The analysis and location of C++ memory leak has always been a difficult problem for developers on Android platform. Because map rendering, navigation and other core functions have high performance requirements, amap APP has a lot of C++ code. To solve this problem is particularly important and key to product quality, amAP technical team has developed a set of solutions in practice.

The core of analyzing and locating memory leak problem lies in allocation function statistics and stack backtracking.
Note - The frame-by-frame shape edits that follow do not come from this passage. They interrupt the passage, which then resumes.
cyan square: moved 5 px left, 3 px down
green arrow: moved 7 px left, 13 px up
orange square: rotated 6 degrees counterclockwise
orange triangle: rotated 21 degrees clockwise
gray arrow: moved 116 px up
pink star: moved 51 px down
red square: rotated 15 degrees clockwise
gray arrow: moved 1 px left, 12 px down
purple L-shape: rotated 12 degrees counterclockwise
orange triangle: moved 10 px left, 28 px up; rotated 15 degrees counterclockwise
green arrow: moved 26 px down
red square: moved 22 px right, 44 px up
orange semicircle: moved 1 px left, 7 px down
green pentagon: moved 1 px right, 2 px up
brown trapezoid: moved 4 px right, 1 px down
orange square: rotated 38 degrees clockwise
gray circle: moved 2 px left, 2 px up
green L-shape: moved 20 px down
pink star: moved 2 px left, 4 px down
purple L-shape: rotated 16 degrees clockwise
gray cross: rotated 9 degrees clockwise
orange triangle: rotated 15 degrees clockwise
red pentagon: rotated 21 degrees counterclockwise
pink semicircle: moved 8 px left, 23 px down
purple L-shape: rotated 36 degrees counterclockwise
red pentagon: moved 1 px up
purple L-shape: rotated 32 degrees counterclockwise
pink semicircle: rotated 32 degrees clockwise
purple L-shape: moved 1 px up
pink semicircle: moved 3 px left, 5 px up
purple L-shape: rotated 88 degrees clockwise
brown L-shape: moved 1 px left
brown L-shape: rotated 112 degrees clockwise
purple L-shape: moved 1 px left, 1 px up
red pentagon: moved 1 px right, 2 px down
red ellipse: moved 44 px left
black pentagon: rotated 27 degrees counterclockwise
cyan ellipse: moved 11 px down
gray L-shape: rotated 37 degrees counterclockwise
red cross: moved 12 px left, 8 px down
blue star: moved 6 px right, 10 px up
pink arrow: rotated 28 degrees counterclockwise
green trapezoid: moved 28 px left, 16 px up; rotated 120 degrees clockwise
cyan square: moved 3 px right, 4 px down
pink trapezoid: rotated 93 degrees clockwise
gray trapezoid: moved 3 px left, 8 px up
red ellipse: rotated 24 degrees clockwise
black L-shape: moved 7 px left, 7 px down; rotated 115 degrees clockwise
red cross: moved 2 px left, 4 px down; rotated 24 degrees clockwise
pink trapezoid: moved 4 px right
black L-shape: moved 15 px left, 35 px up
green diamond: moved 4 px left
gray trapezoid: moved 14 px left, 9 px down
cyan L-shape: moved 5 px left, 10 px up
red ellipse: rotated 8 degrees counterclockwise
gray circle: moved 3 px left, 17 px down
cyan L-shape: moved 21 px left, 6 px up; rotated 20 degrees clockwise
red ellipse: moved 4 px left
Knowing only the memory allocation point without knowing the call stack makes the problem more complex and costs more to solve, so you need both.

In Android, Bionic malloc_DEBUG module is relatively perfect in monitoring and statistics of memory allocation function, but stack backtracking is lack of efficient way in Android system. With the development of Android, Google also provides some analysis methods for stack backtracking, but these solutions have the following problems:

1. Libunwind is used in all the links of stack tracing. This acquisition method consumes a lot of energy. In the case of a large number of Native codes, frequent calls will lead to slow application.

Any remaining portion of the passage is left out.